Xavier Bertrand s'oppose à un coup de pouce au Smic

Source : LeParisien.fr  -  le 7 décembre 2010

 

Pas de Noël pour le Smic. A une semaine de l'annonce officielle du montant du salaire minimum pour 2011, a rejeté mardi après-midi, à l'Assemblée nationale, lors de la séance de questions au gouvernement, l'hypothèse d'un coup de pouce de l'Etat dans le calcul de sa revalorisation.

Réévalué chaque année automatiquement en fonction de divers indices, le montant du Smic peut également bénéficier d'un petit bonus laissé au bon-vouloir du gouvernement.

 Déjà écartée la semaine passée par un groupe d'experts, cette possibilité semble désormais définitivement enterrée par le ministre du Travail et de l'Emploi. «Il y aura une augmentation du Smic. La question qui se pose est celle du fameux coup de pouce.

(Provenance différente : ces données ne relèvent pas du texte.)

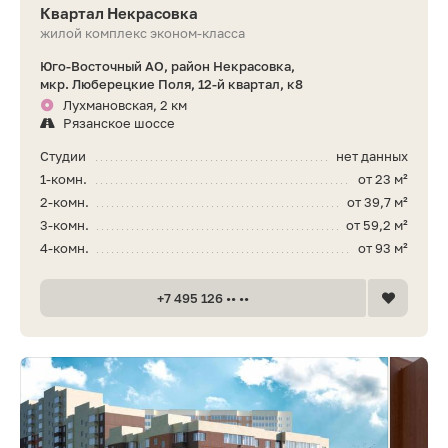
Квартал Некрасовка
жилой комплекс эконом-класса
Юго-Восточный АО, район Некрасовка,
мкр. Люберецкие Поля, 12-й квартал, к8
Лухмановская, 2 км
Рязанское шоссе
Студии
нет данных
1-комн.
от 23 м²
2-комн.
от 39,7 м²
3-комн.
от 59,2 м²
4-комн.
от 93 м²
+7 495 126 •• ••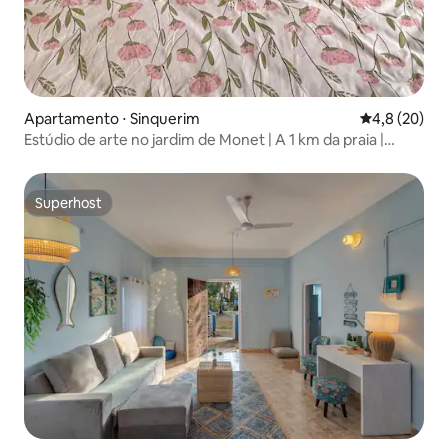
Apartamento ⋅ Sinquerim
4,8 de uma a
4,8 (20)
Estúdio de arte no jardim de Monet | A 1 km da praia |
Piscina
Superhost
Superhost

Or, quand vous abordez cette question du coup de pouce, vous parlez à 10% des salariés, moi en tant que ministre du Travail et de l'Emploi, je préfère parler à 100% des salariés», a-t-il expliqué.

Une revalorisation à 1364 euros bruts par mois

Interrogé par une député PRG, le ministre s'est justifié en assurant que l'action du gouvernement avait permis d'augmenter la part de salariés payés au-delà du Smic par le jeu des négociations de branches. «En 2005, il y avait sept branches sur dix qui avaient des salaires au-dessus du Smic, aujourd'hui, il y a neuf branches sur dix qui ont des salaires supérieurs au Smic. [...] Les salariés voient bien la différence».

La revalorisation du Smic devrait donc se limiter au minimum légal situé autour de 1,6%, soit un peu plus de 9 € brut par heure, ou 1364 € brut par mois selon un calcul établi par le journal Les Echos.

Si la décision du gouvernement se confirme, ce sera la cinquième année consécutive que le salaire minimum ne profite pas du coup de pouce facultatif de l'Etat.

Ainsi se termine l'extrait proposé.